Domain business positioned as end-to-end domain provider, spin-out on track.
Demand Media just concluded its first quarter earnings conference call, and much of the talk centered on new TLDs.
The company is working to spin out its domain name business into a separate business and expects that to happen by the end of the year or in early 2014.
CEO Richard Rosenblatt explained that the company wants to be an end-to-end provider of domain services. The group will continue to own its own portfolio of domains, hold an expansive distribution network, and provide services to buy, sell, and monetize domains.
Demand Media applied for 26 top level domains and has rights to up to 107 more domains that were applied for by Donuts. The company thinks its first new TLD may come online as early as Q4 of this year based on ICANN’s current timeline.

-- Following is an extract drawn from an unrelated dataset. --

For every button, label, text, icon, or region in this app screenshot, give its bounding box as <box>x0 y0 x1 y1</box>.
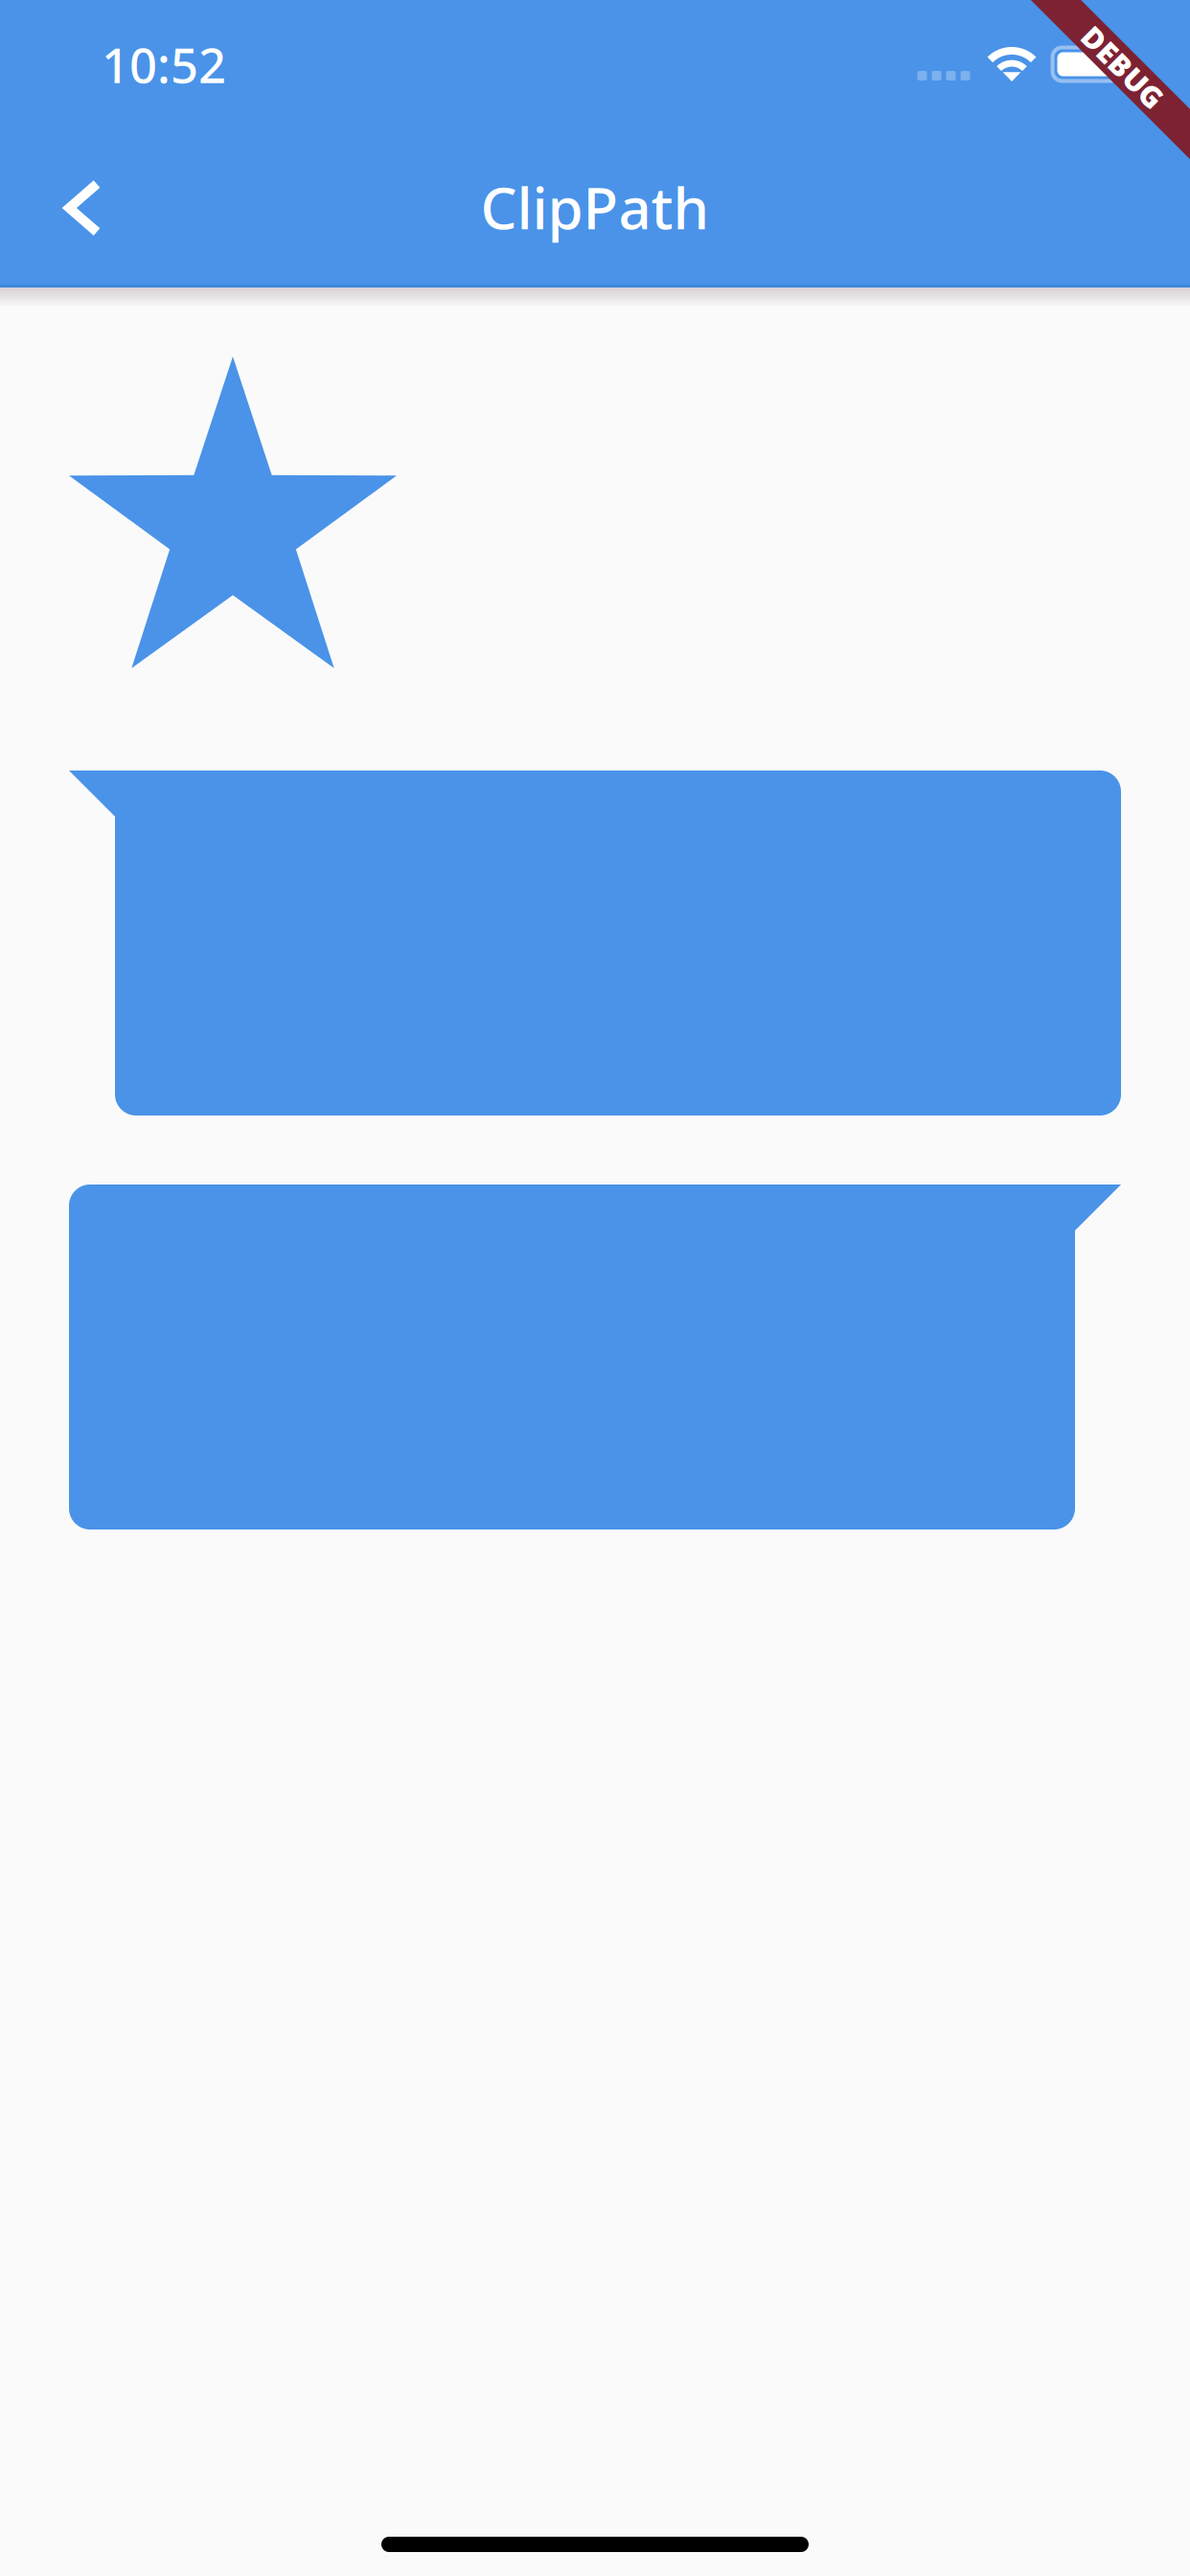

Rosenblatt said he likes the registry model because it’s higher margin than selling domains as a registrar.
When prompted by an analyst, he said the company should reap the benefits of slotting fees when more TLDs start competing with each other. Slotting fees, sometimes part of marketing programs, are fees domain registries pay to show up higher in domain check results. Demand Media may also determine it is better served to slot its own domains higher and forgo some slotting fees.
The company said that 40% of its revenue in the first quarter came from Google. It will be interesting to see how that is split out after the domain business becomes a separate entity.
More and more companies will spin off Registrar portions of their business to avoid the coming Registrar consolidation that will surely come after their revenues tank do to non renewals of the gTLD experiment. Smart Move Demand Media !
We cannot say the same for GoDaddy.com that is spending Big to roll out gTLDs.
Parsons is betting the bank on unproven assets that are virtually valueless as effective Marketing Tools. First the .co farce now this?